Logan Brill is a rising star in Nashville’s country music scene, having released her debut album Walking Wires in 2013 to much acclaim, and will release her second studio album, Shuteye, on June 2. “It’s definitely an evolution for me as an artist from my first record. It has a lot more movement to it, I think. I toured with the first record for a long time, and loved playing it to the kind of listening room theatre crowd because there were a lot of mid-tempo ballads on there. But [Shuteye] moves so much more, and it’s very fun to play to larger crowds. I’m excited for it–the record rocks a little more,” explained the songstress.
Although not from a family of musicians, Logan Brill has woven a deep connection to music from a young age. Her family exposed her to a variety of genres in her early years, impacting her furthermore to pursue music as a career. “[My influences] are all across the board, but I always come back to my parents’ era of music. They really filled my house with music growing up, like Emmylou Harris, Dolly Parton, and Gram Parsons for the country side, but also artists like Jimi Hendrix, Van Morrison, and things that have a more bluesy-rock sound to them. I’d say if you look at my iPod right now, it’s mostly oldies,” Brill revealed.

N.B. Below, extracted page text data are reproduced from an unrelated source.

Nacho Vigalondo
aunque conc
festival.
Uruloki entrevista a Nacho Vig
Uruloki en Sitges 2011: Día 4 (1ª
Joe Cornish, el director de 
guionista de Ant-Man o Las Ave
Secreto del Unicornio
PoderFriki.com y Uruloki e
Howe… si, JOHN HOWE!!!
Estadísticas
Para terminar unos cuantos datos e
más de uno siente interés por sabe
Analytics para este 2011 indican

With that being said, the singer has used these musical influences to help craft her own unique sound and intimate brand of storytelling in the lyrics of her songs. Brill finds wonder in the ordinary when penning her poignant tracks, the process never being the same experience.
“It depends on the day, honestly. When I feel like I have even just a phrase I want to write about, or sometimes it’s a piece of music, I just play something on the guitar that feels right. I go off on a lot of movie scenes, books, and things I read about, so I get inspiration from everyday life. But a lot of times, it’s sitting in a room with another person and staring at the wall, saying ‘Well, it’s raining outside. Let’s write a ballad!’ The vibe of the room has a lot to do with it as well,” she stated.

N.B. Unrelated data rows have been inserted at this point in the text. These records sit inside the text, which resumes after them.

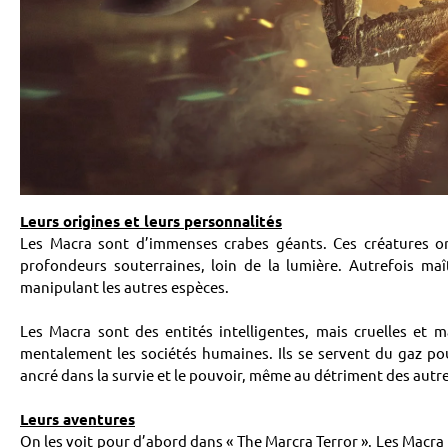
Leurs origines et leurs personnalités
Les Macra sont d’immenses crabes géants. Ces créatures on
profondeurs souterraines, loin de la lumière. Autrefois ma
manipulant les autres espèces.
Les Macra sont des entités intelligentes, mais cruelles et m
mentalement les sociétés humaines. Ils se servent du gaz pou
ancré dans la survie et le pouvoir, même au détriment des autre
Leurs aventures
On les voit pour d’abord dans « The Marcra Terror ». Les Macra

Brill loves when fans are able to connect with her songs on a personal level, being the true test of a songwriter’s skill. “‘Scars’ was one of the first songs I wrote when I came to Nashville, and I wrote it about a breakup I went through during a time when I was very emotional about it. I’ve had a lot of people come up to me and say that it helped them through a hard period of their life, and it’s great because I turn to music, too, in tough times and I’m glad that song connected with listeners,” Brill said.

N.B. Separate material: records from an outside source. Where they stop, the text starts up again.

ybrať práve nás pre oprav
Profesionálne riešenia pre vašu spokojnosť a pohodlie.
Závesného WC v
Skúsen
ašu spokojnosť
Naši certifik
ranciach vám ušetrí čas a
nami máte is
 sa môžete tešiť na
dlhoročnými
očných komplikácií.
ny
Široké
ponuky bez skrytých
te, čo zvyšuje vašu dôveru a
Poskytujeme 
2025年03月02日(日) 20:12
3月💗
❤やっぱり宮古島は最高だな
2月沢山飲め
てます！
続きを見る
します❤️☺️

Having already played a show with The Band Perry in Virginia Beach to an audience of about 25,000 people and making her debut at the Grand Ole Opry on May 16, saying Brill is excited would be an understatement. “I know it’s going to be pivotal for me. I’ll probably be a jittery mess, but I’m anticipating it and ready to play. I have a ton of family coming in for it.”
So what does the soulful singer who commands the stage with her presence hope to accomplish in the future? “I’d love to perform in France. I got my degree in French when I graduated from Belmont University in Nashville. I spent a summer there and speak French relatively fluently at this point, so it’d be fun to go over there and actually use my degree,” she joked.
In the long run, Logan Brill is looking to continue to climb the ladder of success, and shine even brighter as a performer. “I hope to keep moving upwards, maybe come back to Stagecoach and play the Mane Stage. I’d love to play at any stage I can get people at and continue to make music that I’m proud of that inspires myself and other people,” concluded Brill.